Exoneree supports miscarriage of justice law for ‘other innocent people across Canada’

New wrongful conviction process would rely on commission instead of minister

Clarence Woodhouse (right) speaks with Sen. Kim Pate in Ottawa on Oct. 24 as Brian Anderson looks on. Photo: Mark Blackburn/APTN News


Clarence Woodhouse was barely an adult when homicide detectives accused him of killing a man in 1973.

The false confession and life sentence that followed changed the Anishinabe man’s life for the worse.

“My time in prison was a living hell,” he said in a statement about his 50-year-old wrongful conviction this week, “primarily because of corrections staff who were determined to make me admit to a murder I did not commit or had any part in.

“By the time I was released from prison (on parole), 12 years later in 1983, I was institutionalized and found it extremely difficult to make it in society. I received no help, or direction.”

Woodhouse recorded the statement for the Senate Standing Committee on Legal and Constitutional Affairs, which is reviewing Bill C-40 to establish a miscarriage of justice review commission in Canada.

Clarence Woodhouse was acquitted and exonerated on Oct. 3 in Winnipeg. Photo: APTN News


Woodhouse recorded the statement in his own language of Ojibwe after being denied the opportunity in Ottawa last week due to lack of a “qualified translator.” He shared an English version with APTN News.

Now 72, he recalled after his arrest, how he was denied an interpreter and allegedly “brutally assaulted” by Winnipeg police into signing a false confession.

“The prosecutor said I made the confession in English, a language I could not speak, read or write. I testified to that at trial, but no one believed me.”

Woodhouse and two co-accused, Brian Anderson and Allan Woodhouse, – all of Pinaymootang First Nation in Manitoba – have now been exonerated. A posthumous application for a wrongful conviction has been filed for Russell Woodhouse (Clarence’s brother), who has since died.

Exonerees, lawyers and legal scholars who testified before the committee over the past two weeks agreed Canada needs a faster and simpler system to review cases where people believe they’ve been wrongfully convicted.

Woodhouse
Linda Anderson, sister of Clarence and Russell Woodhouse, outside the Winnipeg Law Courts. Photo: APTN News

It now takes up to six years for the Criminal Conviction Review Group in the Department of Justice to review applications and make recommendations to the minister.

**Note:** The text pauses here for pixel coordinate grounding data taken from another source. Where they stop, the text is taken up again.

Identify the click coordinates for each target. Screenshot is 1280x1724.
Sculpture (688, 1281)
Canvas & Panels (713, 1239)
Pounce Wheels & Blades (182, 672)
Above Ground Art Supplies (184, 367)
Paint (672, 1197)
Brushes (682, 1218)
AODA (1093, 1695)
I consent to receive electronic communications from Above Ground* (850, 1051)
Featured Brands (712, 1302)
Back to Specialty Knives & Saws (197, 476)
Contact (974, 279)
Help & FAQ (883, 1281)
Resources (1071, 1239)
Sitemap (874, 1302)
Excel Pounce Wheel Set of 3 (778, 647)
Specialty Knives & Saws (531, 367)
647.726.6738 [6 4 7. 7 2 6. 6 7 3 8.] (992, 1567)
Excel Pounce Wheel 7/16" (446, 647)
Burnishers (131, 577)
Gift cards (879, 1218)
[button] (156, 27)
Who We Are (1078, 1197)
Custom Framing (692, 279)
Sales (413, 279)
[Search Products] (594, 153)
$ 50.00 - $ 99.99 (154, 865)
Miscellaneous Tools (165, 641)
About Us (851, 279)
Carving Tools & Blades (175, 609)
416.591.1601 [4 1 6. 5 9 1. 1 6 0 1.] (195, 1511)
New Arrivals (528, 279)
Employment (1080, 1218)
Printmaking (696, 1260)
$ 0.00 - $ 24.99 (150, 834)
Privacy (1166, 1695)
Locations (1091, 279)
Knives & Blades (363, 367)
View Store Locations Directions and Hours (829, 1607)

The new process would be called David and Joyce Milgaard’s Law in tribute to the mother and son from Winnipeg who sought reform after David was released in 1992 after 23 years in prison on a wrongful murder conviction.

Woodhouse said others like him in prison need Bill C-40.

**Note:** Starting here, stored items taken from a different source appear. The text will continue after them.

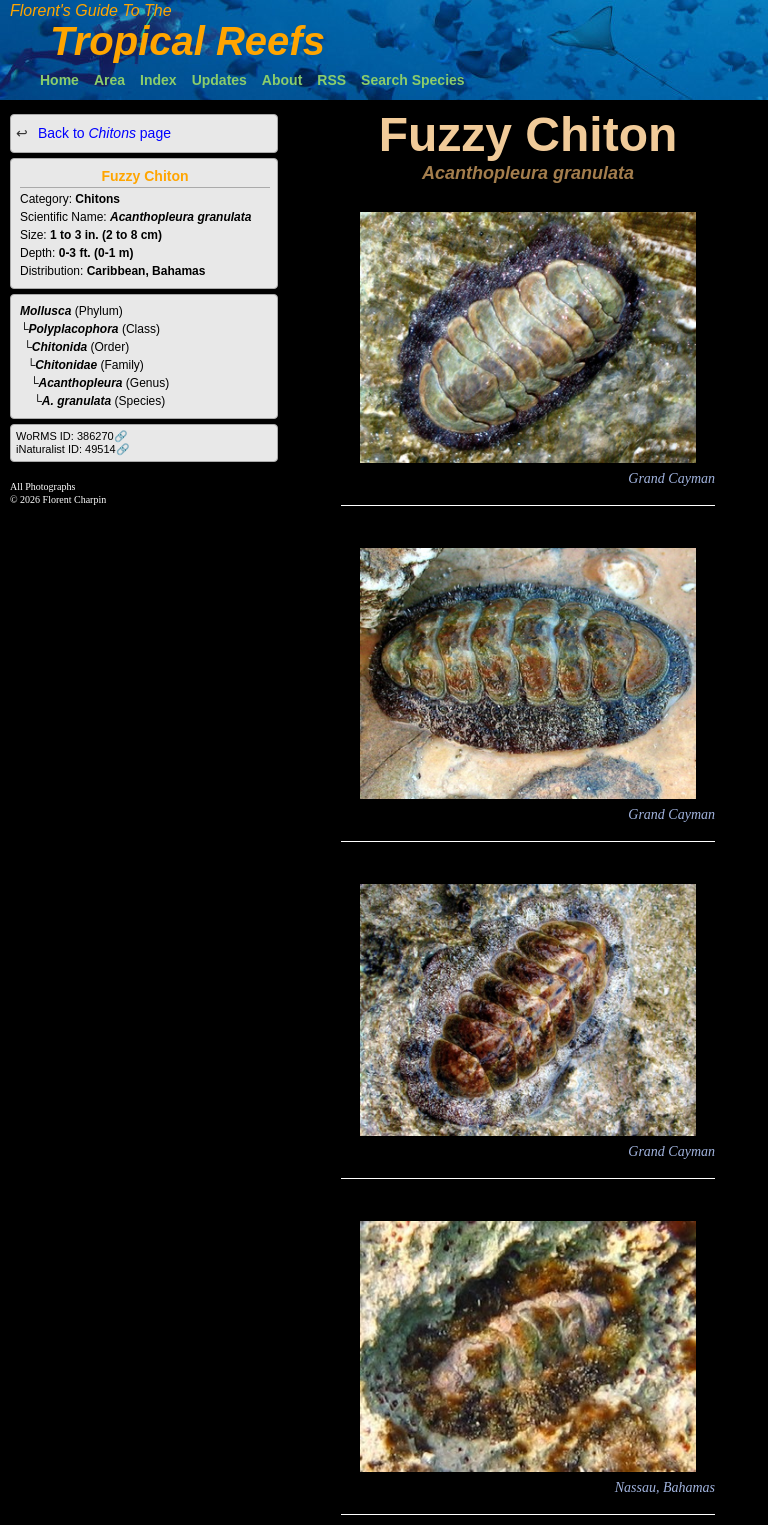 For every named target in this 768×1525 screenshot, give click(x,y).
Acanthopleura (81, 383)
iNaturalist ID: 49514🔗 (73, 449)
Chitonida (59, 347)
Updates (219, 80)
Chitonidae (66, 365)
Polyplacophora (74, 329)
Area (109, 80)
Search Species (413, 80)
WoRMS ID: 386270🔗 (72, 436)
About (282, 80)
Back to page (102, 133)
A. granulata (76, 401)
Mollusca (45, 311)
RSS (331, 80)
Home (59, 80)
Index (158, 80)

“If Bill C-40 is passed, there will be a group to hear the cries for help from the innocent and they will not have to wait 50 years for their names to be cleared as we did,” he said in his statement.

“It was 50 years of uncertainty, struggle and unimaginable pain that never seems to end.”

Odelia Quewezance (left) and her sister Nerissa Quewezance speak to reporters at their March 2023 bail hearing in Yorkton, Sask. Photo: APTN News

What’s really important, Woodhouse noted, is to replace the minister with an independent commission.

“The group is necessary because it will be separate from the system that convicted and imprisoned me and a lot of other innocent people across Canada,” he said.

The proposed legislation has already passed through the House of Commons. The Senate gives three readings to bills in order to become law.

Meanwhile, two sisters from Keeseekoose First Nation in Saskatchewan have been waiting more than a year for the federal justice minister’s decision on whether their case is a miscarriage of justice. Odelia and Nerissa Quewezance spent 30 years in prison for the 1994 killing of farmer Anthony Joseph Dolff. Their cousin has already admitted to the murder.